From the press


From the press

“Classical, Mongolian and Latin combined”.

Concert Days Winnenden: The Orchestra of Cultures mixes familiar and foreign sounds and songs in a surprising way

By our colleague Christoph Rothfuß ( Winnender Zeitung )

It was a colorful evening of encounters – touching and fascinating. The “Orchestra of Cultures” has offered “Home for All” in the Hermann Schwab Hall, has created an inspired and inspiring concert full of surprises.

Is there still room for exoticism in a globalized world? What values do we use to define home as inhabitants of the global village, and are these values universal?

The “Orchestra of Cultures” is the only symphony orchestra in the world that brings together instruments from the most diverse ethnic regions; it is a great musical integration project.

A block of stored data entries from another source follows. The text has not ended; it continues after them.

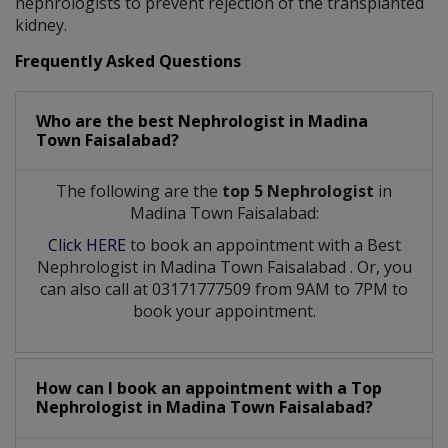
nephrologists to prevent rejection of the transplanted
kidney.
Frequently Asked Questions
Who are the best
Nephrologist
in
Madina
Town Faisalabad?
The following are the
top 5 Nephrologist
in
Madina Town Faisalabad:
Click HERE
to book an appointment with a Best
Nephrologist
in
Madina Town Faisalabad
. Or, you
can also call at 03171777509 from 9AM to 7PM to
book your appointment.
How can I book an appointment with a Top
Nephrologist
in
Madina Town Faisalabad?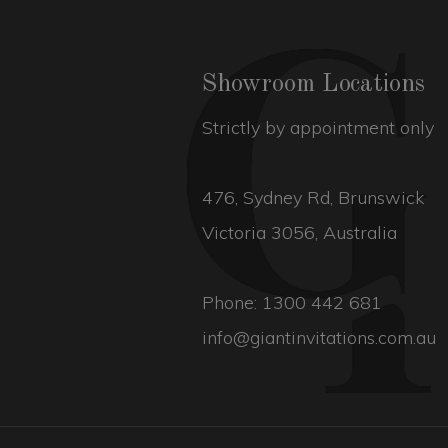
Showroom Locations
Strictly by appointment only
476, Sydney Rd, Brunswick
Victoria 3056, Australia
Phone:
1300 442 681
info@giantinvitations.com.au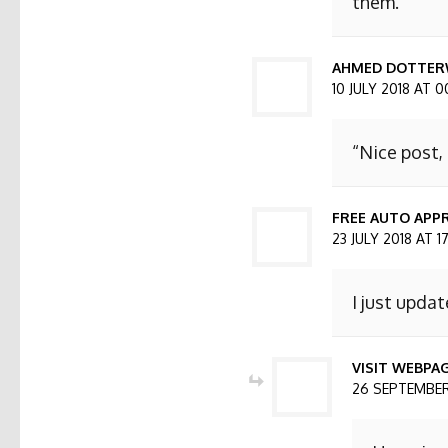
them.
AHMED DOTTER
10 JULY 2018 AT 0
“Nice post,
FREE AUTO APPR
23 JULY 2018 AT 1
I just updat
VISIT WEBPA
26 SEPTEMBER 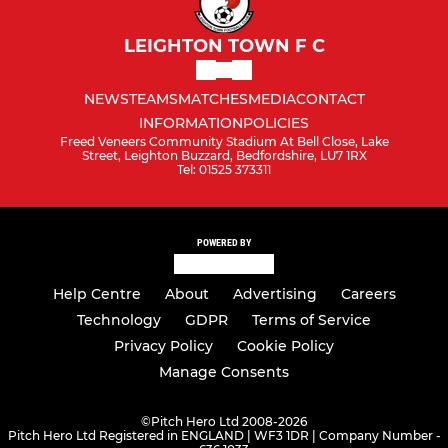
LEIGHTON TOWN F C
NEWS
TEAMS
MATCHES
MEDIA
CONTACT
INFORMATION
POLICIES
Freed Veneers Community Stadium At Bell Close, Lake
Street, Leighton Buzzard, Bedfordshire, LU7 1RX
Tel: 01525 373311
POWERED BY
Help Centre
About
Advertising
Careers
Technology
GDPR
Terms of Service
Privacy Policy
Cookie Policy
Manage Consents
©
Pitch Hero Ltd 2008-2026
Pitch Hero Ltd Registered in ENGLAND | WF3 1DR | Company Number -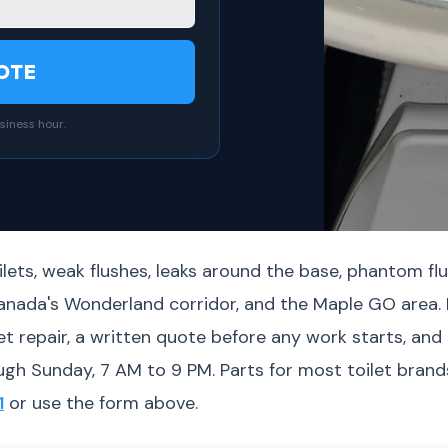
OTE
siness hour.
lets, weak flushes, leaks around the base, phantom flu
Canada's Wonderland corridor, and the Maple GO area
 repair, a written quote before any work starts, and 
ugh Sunday, 7 AM to 9 PM. Parts for most toilet brands
1
or use the form above.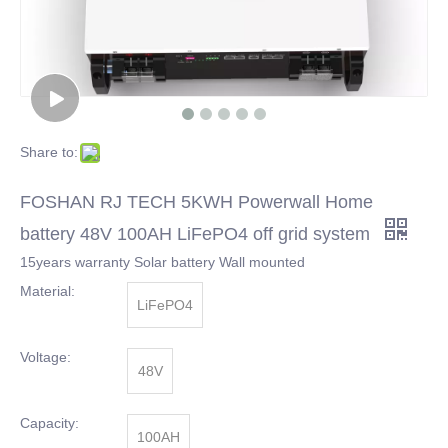
Share to:
FOSHAN RJ TECH 5KWH Powerwall Home
battery 48V 100AH LiFePO4 off grid system
15years warranty Solar battery Wall mounted
Material:
LiFePO4
Voltage:
48V
Capacity:
100AH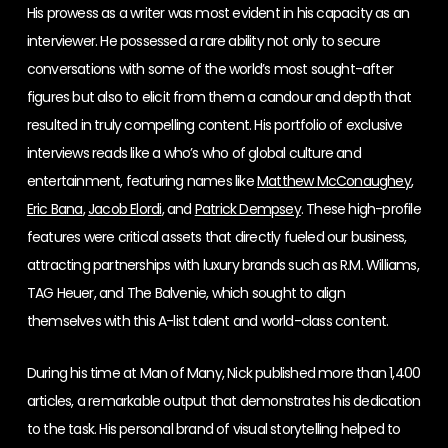
His prowess as a writer was most evident in his capacity as an
interviewer. He possessed a rare ability not only to secure
conversations with some of the world’s most sought-after
figures but also to elicit from them a candour and depth that
resulted in truly compelling content. His portfolio of exclusive
interviews reads like a who’s who of global culture and
entertainment, featuring names like
Matthew McConaughey
,
Eric Bana
,
Jacob Elordi
, and
Patrick Dempsey
. These high-profile
features were critical assets that directly fueled our business,
attracting partnerships with luxury brands such as R.M. Williams,
TAG Heuer, and The Balvenie, which sought to align
themselves with this A-list talent and world-class content.
During his time at Man of Many, Nick published more than 1,400
articles, a remarkable output that demonstrates his dedication
to the task. His personal brand of visual storytelling helped to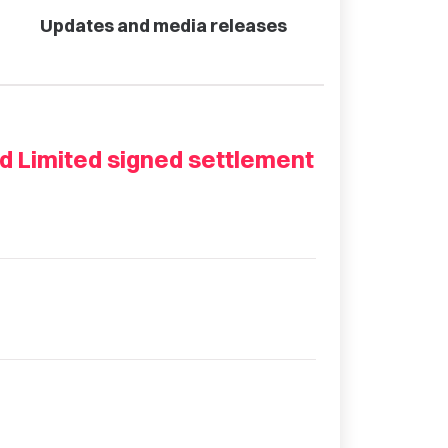
Updates and media releases
nd Limited signed settlement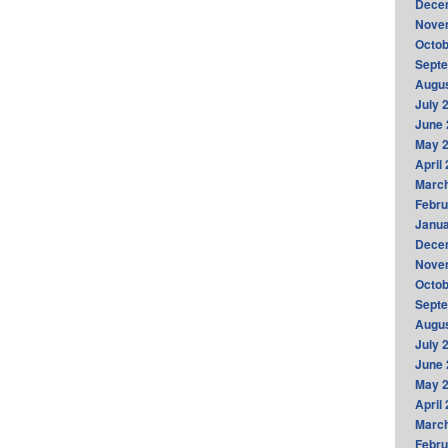
Dece
Nove
Octob
Sept
Augus
July 
June 
May 
April
Marc
Febru
Janua
Dece
Nove
Octob
Sept
Augus
July 
June 
May 
April
Marc
Febru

It drew audiences in droves, and the great expectation was more than met.

A giant with didgeridoo strides through the rows of listeners

A tall slender man strode from the back through the central aisle into the hall, playing a didgeridoo and circling it over the heads of the audience again and again – what a creative individual introduction to a concert program. And exactly these two attributes “creative” and “individual” describe best what was offered to the Winnenden audience: It started with the musicians’ clothing, their musical self-image and, of course, in the selection of the pieces performed, from the “Swabian Railway” to the Mongolian horse race.

Conductor Adrian Werum is a musical jack of all trades

Conductor Adrian Werum brought it all together, channeled and moderated this exuberant diversity, and presented himself as a musical jack-of-all-trades: not only did he compose or arrange most of the pieces for his orchestra, he occasionally took the microphone to sing himself, or rushed to the grand piano to contribute sensitive piano sounds. The whole evening was atmospherically very dense, cleverly alternating dreamy passages with wild, lashing ones. In the latter, the large percussion fraction came ear-catchingly to the fore: Classical, Indian, Latin and Oriental are united here, burning off a veritable firework of complicated rhythms here and there. Again and again, it’s the climaxes, layered with the utmost care and stretching over a long distance, that draw you in, the music coming closer and closer.

A goosebump duet between singer and flute developed into a raging lament. Then a Kurdish guitarist and singer sat down on the stage ramp and sang a deeply melancholic song from his homeland. A highlight of the concert was the crazy fast “Mongolian Horse Race”, played on the Morin Khu- ur, a Mongolian horse-head fiddle.

As a surprise guest, Jay Alexander sang German folk songs with his warm, well-timbrated voice. His father is Pakistani and his mother is a Black Forest girl, and he sang of the meadow ground and his home house.

One went home enriched and gifted.

Adrian Werum studied piano, conducting and composition in Mainz and Vienna and founded the “Orchestra of Cultures” in 2010, which he has been leading ever since. He works regularly for musicals and is an arranger for numerous artists. For the Orchestra of Cultures, he completely recomposed the melody of the Hunter from Kurpfalz and that of the “Schwäb’sche Eisebahn”, mixing in a lot of Africa, Asia and Latin America, so that they came across like tuned and colorfully painted old-timers.